Wikis, Weblogs and RSS

Knowledge@Whartonhas an interview with Philip Evans, a senior vice president at Boston Consulting Group, Janice Fraser, CEO of Adaptive Path, and Ross Mayfield, CEO of SocialText, by Kevin Werbach:

Fraser: When you look at the trends in web development, you will see a shift from what I call host-provided value — such as CitySearch (where publishers provide local events listings in different cities) — to user-provided value in websites such as Upcoming.org (a global events calendar managed by users). There is a giving up of control. The new web applications are lightweight, single function and focused on a specific problem or interaction. When you combine that trend with creative developers who are beginning to have the energy and insight to recombine technologies in new ways, you get not the explosive growth of the 1990s, but you get something more relevant. I can’t anticipate exactly what that will be, but I see the potential for businesses to change the way they think about developing and deploying technologies…When you combine applications like blogs, Wikis and RSS feeds and put a front end on them, that’s a different vision for the Internet and knowledge-sharing and management.

Evans: Now we are seeing companies choose to work in ways that’s much closer to the original vision of the Internet being a medium that is genuinely peer-to-peer, is loosely coupled and sparks different kinds of interactions. The great step forward is not the technology itself — the blogs, etc. are wonderful, but technologically minor — but rather one of new perceptions or how people see fresh possibilities and may be willing to invest in them in new ways. We have come full circle.
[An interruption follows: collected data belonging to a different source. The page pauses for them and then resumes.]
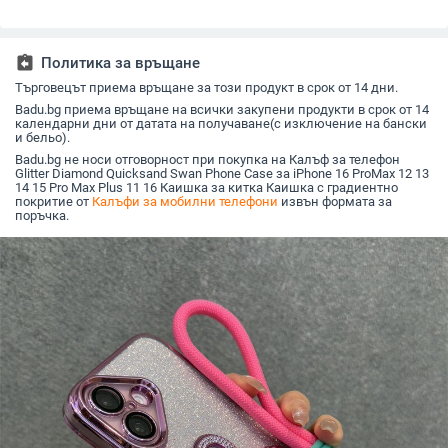
калъф с пълно
матирано релефно
инжекционно
Apple 14,
покритие и фолио за
покритие, цвят
формован,
13pro, м
обектива 15.
iPhone 15, модна
съвместим с Apple и
марка Xiaoxiang
Samsung
assignment_return
Политика за връщане
Търговецът приема връщане за този продукт в срок от 14 дни.
Badu.bg приема връщане на всички закупени продукти в срок от 14
календарни дни от датата на получаване(с изключение на бански
и бельо).
Badu.bg не носи отговорност при покупка на Калъф за телефон
Glitter Diamond Quicksand Swan Phone Case за iPhone 16 ProMax 12 13
14 15 Pro Max Plus 11 16 Каишка за китка Каишка с градиентно
покритие от
Калъфи за мобилни телефони
извън формата за
поръчка.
Mayfield: As more and more people are on the web longer, they have more access to tools and discover new ways to interact. This means you end up with a phenomenon that is as disruptive as the open source phenomenon in software — but now you see it in the media, with blogs, with communities like Wikipedia, in politics (as evidenced by the Howard Dean campaign) and many other sectors. I think such interactions have now reached a critical mass. There may be some value to letting these tools evolve in almost a Darwinian fashion on the public Internet.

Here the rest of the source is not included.